__DIRECTIONS FOR THIS TASK__: Collect each line of the records containing the string "wird".

○ ○ ○

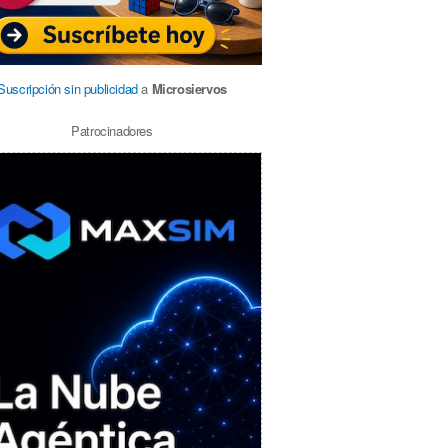
Suscripción sin publicidad
a
Microsiervos
Patrocinadores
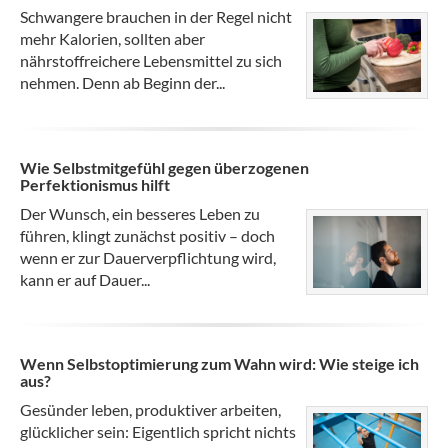
Schwangere brauchen in der Regel nicht
mehr Kalorien, sollten aber
nährstoffreichere Lebensmittel zu sich
nehmen. Denn ab Beginn der...
Wie Selbstmitgefühl gegen überzogenen
Perfektionismus hilft
Der Wunsch, ein besseres Leben zu
führen, klingt zunächst positiv – doch
wenn er zur Dauerverpflichtung wird,
kann er auf Dauer...
Wenn Selbstoptimierung zum Wahn wird: Wie steige ich
aus?
Gesünder leben, produktiver arbeiten,
glücklicher sein: Eigentlich spricht nichts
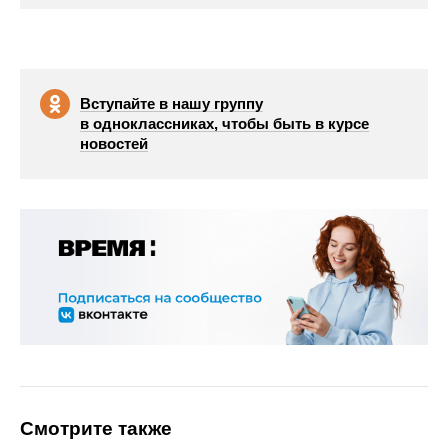
Вступайте в нашу группу
в одноклассниках, чтобы быть в курсе
новостей
Смотрите также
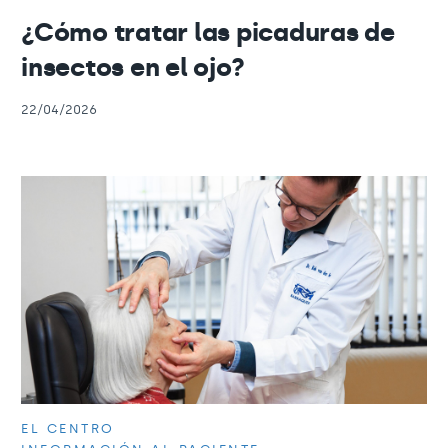
¿Cómo tratar las picaduras de
insectos en el ojo?
22/04/2026
EL CENTRO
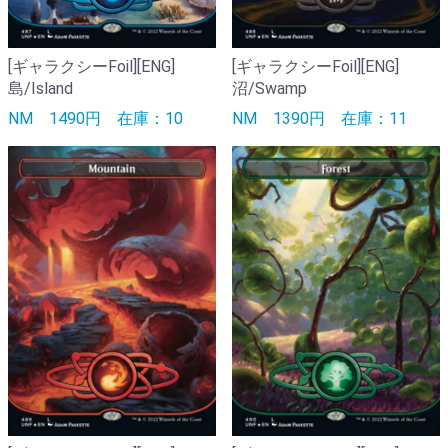
[ギャラクシーFoil][ENG]
[ギャラクシーFoil][ENG]
島/Island
沼/Swamp
NM
1490円
在庫：10
NM
1390円
在庫：11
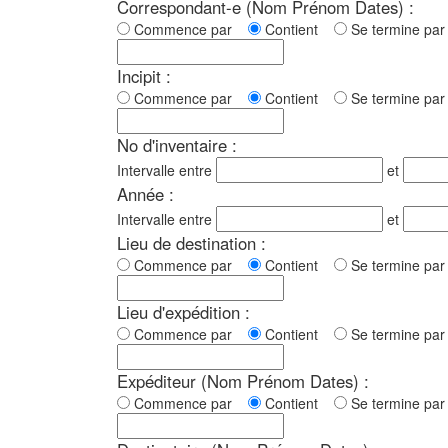
Correspondant-e (Nom Prénom Dates) :
Commence par
Contient
Se termine p
Incipit :
Commence par
Contient
Se termine p
No d'inventaire :
Intervalle entre
et
Année :
Intervalle entre
et
Lieu de destination :
Commence par
Contient
Se termine p
Lieu d'expédition :
Commence par
Contient
Se termine p
Expéditeur (Nom Prénom Dates) :
Commence par
Contient
Se termine p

○ ○ ○

__RESPONSE TO THIS EXERCISE__:
wenn er zur Dauerverpflichtung wird,
Wenn Selbstoptimierung zum Wahn wird: Wie steige ich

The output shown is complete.